So I've been on three dinner/lunch dates in the last 3 weeks with three
different guys. All three were interesting and worth the effort for the
experience. I haven't dated a lot in the 17 years since I turned 16 and the
only experience's I've had to judge things by haven't been all that great.
So I feel like I'm getting a crash course on dating at a rapid speed.

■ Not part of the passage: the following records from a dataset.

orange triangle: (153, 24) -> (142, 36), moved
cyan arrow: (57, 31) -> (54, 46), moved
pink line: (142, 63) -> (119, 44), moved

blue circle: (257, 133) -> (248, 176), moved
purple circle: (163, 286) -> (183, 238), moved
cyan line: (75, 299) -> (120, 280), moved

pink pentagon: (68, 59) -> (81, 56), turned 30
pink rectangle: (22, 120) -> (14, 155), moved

I'm learning about what qualities are most important and which ones
I don't care for, and how important chemistry is even though the
person is a nice good person.
Date with guy #1 was insightful. We had only had a few conversations
before he asked me out so there was little that I knew about him
before going. He was 33, aspiring to be a full time janitor for a
school, shorter than me, little motivation for going to college, and lives
at home with his parents. I felt like we were on very different
levels in life even though we were the same age. We talked for
3 hours and no matter how I tried I was not attracted to him or
excited to go out with him again. I'm the kind of person who can talk
to just about anyone and make friends with someone in line at the DMV,
but he took the fact that we talked for so long as chemistry whereas I did
not, and couldn't wait to get home. I knew instantly that I didn't want to
go out again. I wished I had, had courage right after to say so but I didn't
so I had to let him down in an email later that week.

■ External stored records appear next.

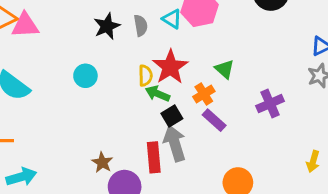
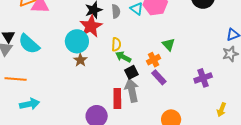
red star: (170, 67) -> (91, 26), moved
cyan circle: (85, 76) -> (77, 41), size x1.5
purple cross: (270, 104) -> (203, 78), moved
brown star: (102, 162) -> (80, 60), moved

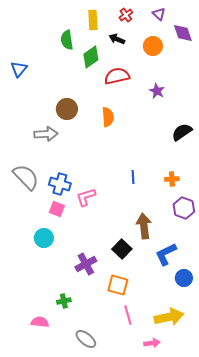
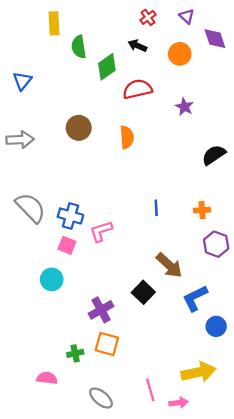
yellow rectangle: (93, 20) -> (54, 23), moved
gray arrow: (46, 134) -> (20, 140), moved
brown arrow: (144, 226) -> (169, 265), turned 140
orange square: (118, 285) -> (107, 344), moved
pink line: (128, 315) -> (150, 390), moved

Date with guy #2 was an eye opener. We had talked for a whole week
practically every night and talked about religion, life, our work, and
everything else under the sun. He was 34, divorced, 2 little girls, has a
good job and was attractive. I really liked talking to him and was excited
to go out with him. I was rudely awakened from the moment we got on
the date til the end by his teasing. Our chemistry in talking was different
than our chemistry in person all because of the kind of teasing he did. It
was very strong and the whole night I felt like he was being critical of
everything I said and was. Half way through the night I asked him if
he was going to be nice to me? And that I felt like I needed to have my
fists up all night ready to defend myself. I tease and like to be teased but
his teasing was more than I expected or could handle. We were going to
go out again and see if things were better if we did something more
interactive rather than just sitting and talking he said he would get
back to me about it but I've yet to hear from him 2 weeks later.
Honestly I'm not too upset that he's gone.

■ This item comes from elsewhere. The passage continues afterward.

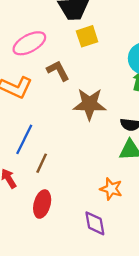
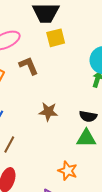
brown star: (90, 104) -> (48, 112), moved, size x0.7

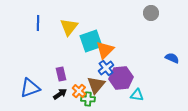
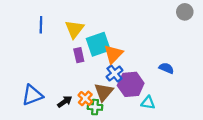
gray circle: (151, 13) -> (185, 12), moved
blue semicircle: (172, 58) -> (166, 68), moved
purple rectangle: (61, 74) -> (79, 55), moved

Date with guy #3 nice. We had talked for 2 1/2 weeks over email
and then had phone conversations for a week and then went out
after 3 1/2 weeks of everything combined. He has a house in Syracuse,
is 29 years old, works in Salt Lake, love HGTV as I do and has a dog
named Missy. He was cute but a bit quieter than I had expected but I
had a good time. He said he had a good time as well and would call me
to do it again. I didn't feel like it was the best best date ever but it was
nice and worth the effort to go out again and see how it goes. So the
next day I sent him a text thanking him for the day before and hoped
that he was having a good day. It's been 3 days and he has not
responded...Who knows if he really didn't have as good a
time as he said, but it would be nice to have him just say so. I've
noticed that if a guy is no longer interested they just drop you with no
clue as if they didn't need to say anything to you. I feel it's common
courtesy to tell them right out rather than mysteriously disappearing.
It's very frustrating!!! Who knows he could still call, but I
doubt it very much.
So life goes on and I just keep living and waiting for more
experiences to make me more well rounded.